Well, I thought I'd share some analysis of this issue as we search for the best response to it.

Let's start with the underlying assumption that's rarely laid out anywhere. The secrets used by serious systems are generated using high-quality cryptographic algorithms that generate some sort of encoded or hashed output. The better the algorithm is, the more the output looks like random garbage. Because humans don't deal well with strings of random bytes, common practice is to encode the raw data as printable text. There are lots of ways to do this, but a couple of the most common are hexadecimal representation (two characters per byte) and base64 (more efficient, using four characters to represent three bytes).

Instead of laboriously checking the entire content of a file for entropy, truffleHog and tartufo checked entropy only for strings that were hexadecimal or "probably" base64 encodings. (This could include strings that weren't actually legal encodings but still used only the base64 alphabet.) This is much more efficient, but ignores anything that doesn't happen to be using one of those two encoding methods.

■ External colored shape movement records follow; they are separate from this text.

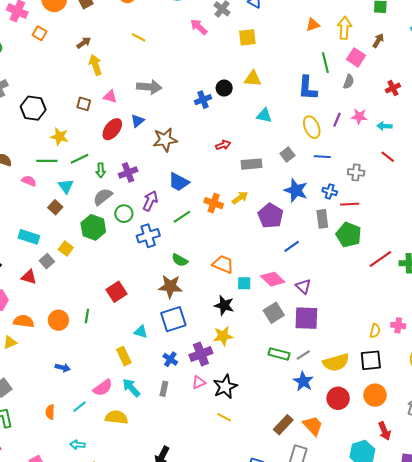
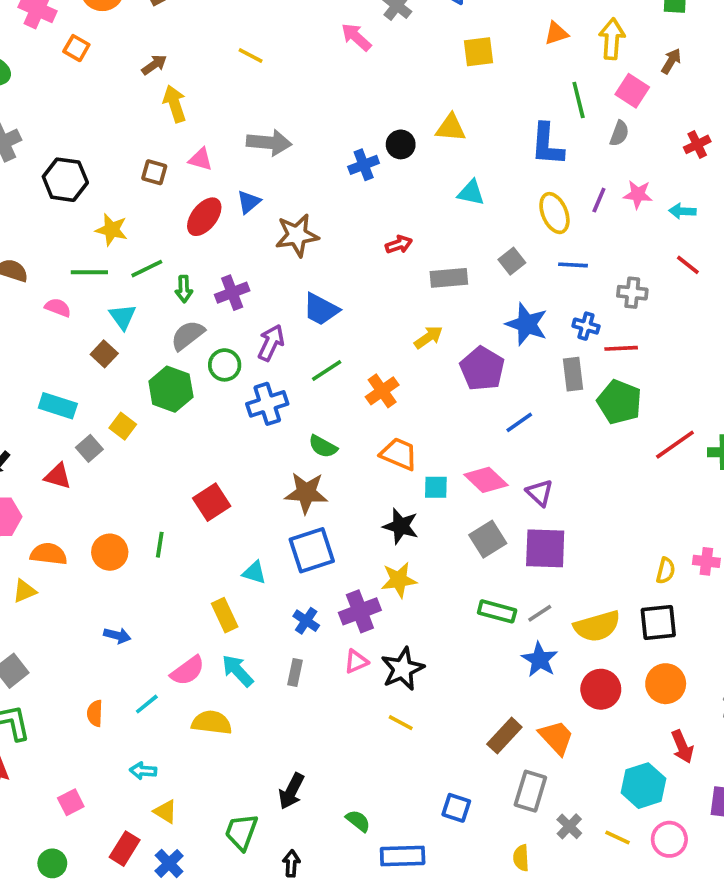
yellow square: (247, 37) -> (478, 52), moved
orange cross: (214, 203) -> (382, 391), moved, turned 36

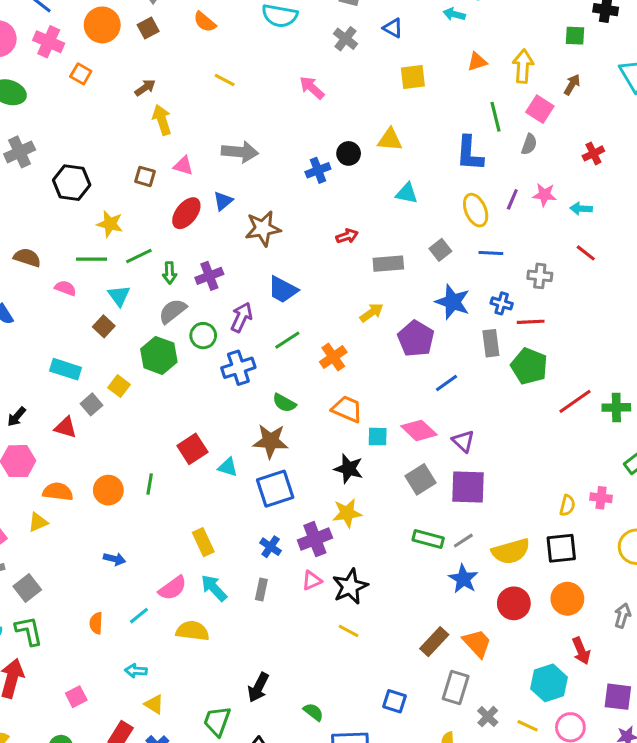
pink arrow: (356, 37) -> (312, 88), moved
cyan triangle: (254, 572) -> (228, 467), moved

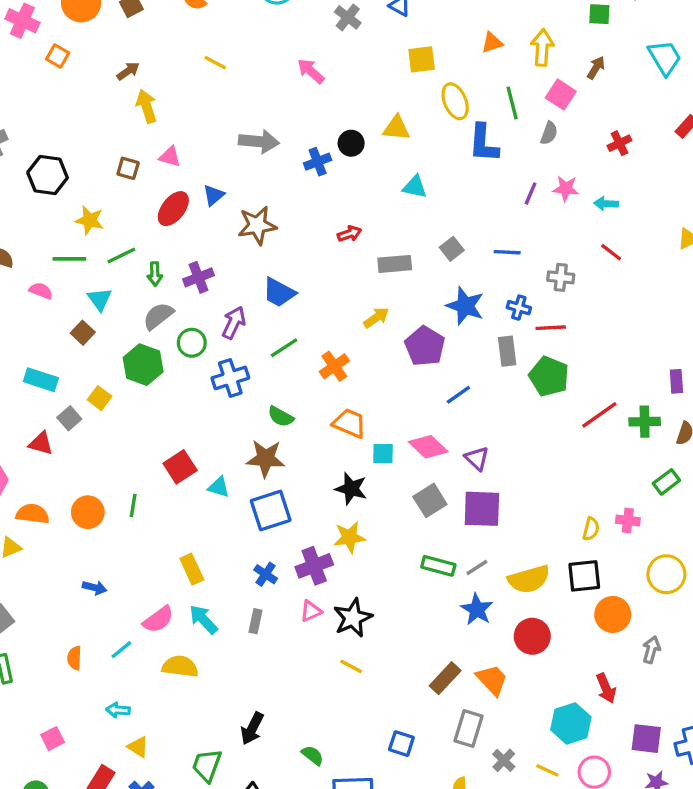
gray arrow: (240, 152) -> (259, 142), moved
yellow ellipse: (476, 210) -> (455, 101), moved
orange circle: (567, 599) -> (613, 614), moved

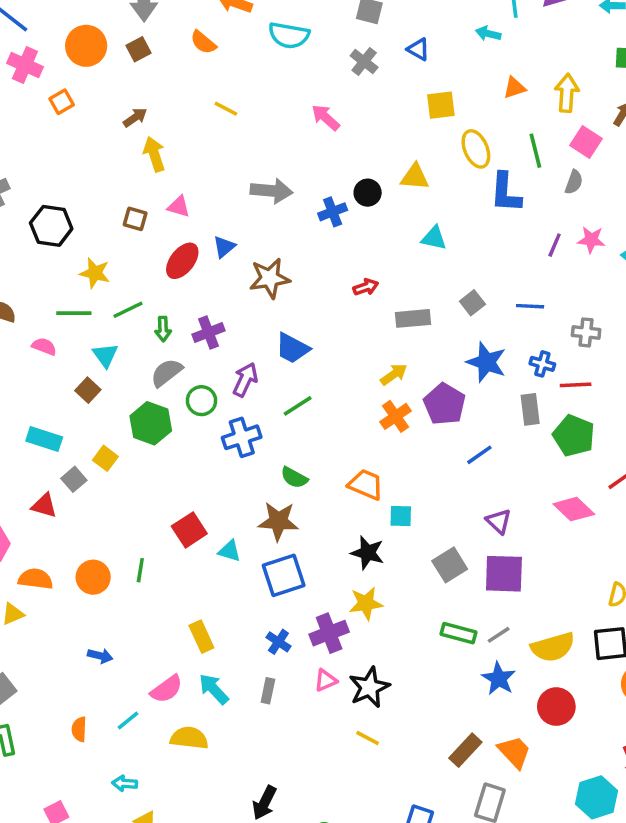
orange square: (58, 56) -> (62, 102), turned 30
orange cross: (334, 366) -> (396, 416), moved
pink diamond: (428, 447) -> (574, 509), moved

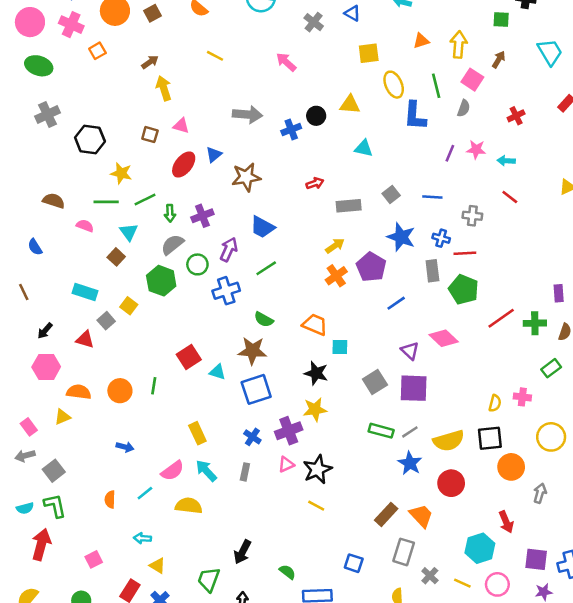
pink diamond: (574, 509) -> (444, 338), moved

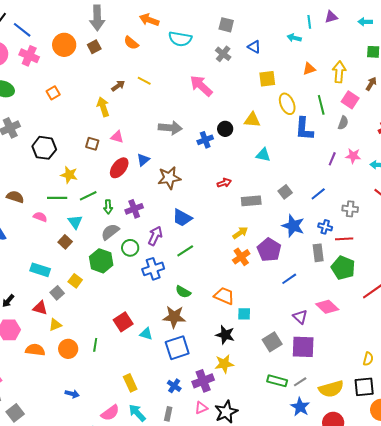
orange square: (97, 51) -> (53, 93), moved
brown arrow: (150, 62) -> (118, 86), moved
pink arrow: (286, 62) -> (201, 86), size x1.4
blue line: (432, 197) -> (318, 194), turned -42
yellow triangle: (62, 417) -> (55, 325), moved

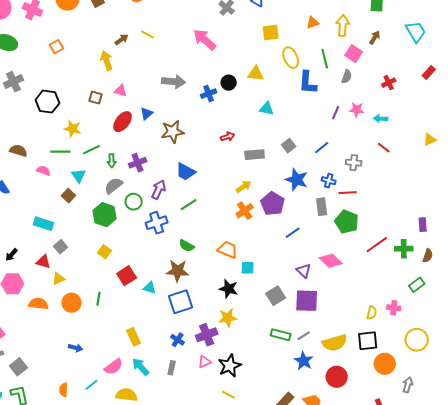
yellow square: (75, 281) -> (105, 252), moved

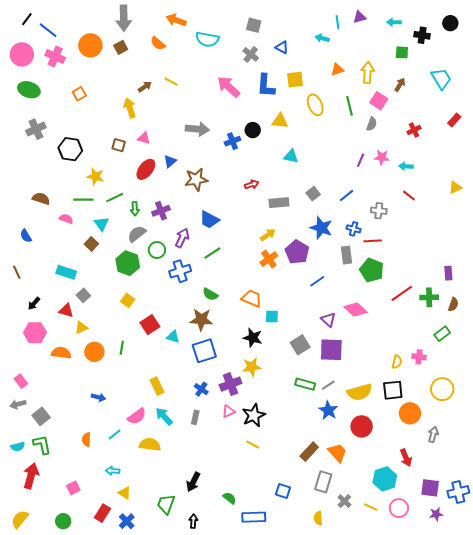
blue L-shape: (308, 83) -> (266, 86), moved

177 requested support for base64url encoding, a variant that uses `-` and `_` instead of `+` and `/` and which is easier to deal with in contexts (like URLs) where the original base64 alphabet is problematic. Our problem is foreshadowed by the RFC section title: "Base 64 Encoding with URL and Filename Safe Alphabet".

The approach incorporated in 3.0.0 was to relax the base64 scanner slightly so it would recognize both base64 and base64url (as well as things that were illegal combinations of both) using a single regular expression. This satisfied #177 -- base64url encodings would be detected and entropy-checked -- and had negligible performance impact because we did not materially alter the algorithm for scanning input strings. It also didn't turn up any problems in our initial testing.

The gotcha, as has been quickly revealed following 3.0.0's release, is that it is extremely common for long file and path names (among other things) to contain - or _ characters in them. Previously these names would have been split at each hyphen or underscore (because these are not part of the base64 encoding alphabet) and the individual name fragments would either be too short or have too little entropy to generate an issue. Now, much longer strings are evaluated and they often have entropy just high enough to trigger an alarm.

The question is, "what do we do about it?" Obviously we'd like tartufo to magically ignore all of the "obviously nonrandom" strings while correctly reporting all of the actually random strings (and do it as fast or faster than before). It is not clear this is possible. I wanted to outline the approaches we have considered and why all of them suck.

First off, there is the issue of "obviously nonrandom". Humans are pretty good at looking at something like b/Standards-Best-Practices/Speed-of-Delivery/TEMPLATE and saying "oh, that's a filename". However, by the measure tartufo uses -- basically Shannon entropy -- there are enough different characters used in this string that the information content ("entropy") is suspiciously high and tartufo generates an issue.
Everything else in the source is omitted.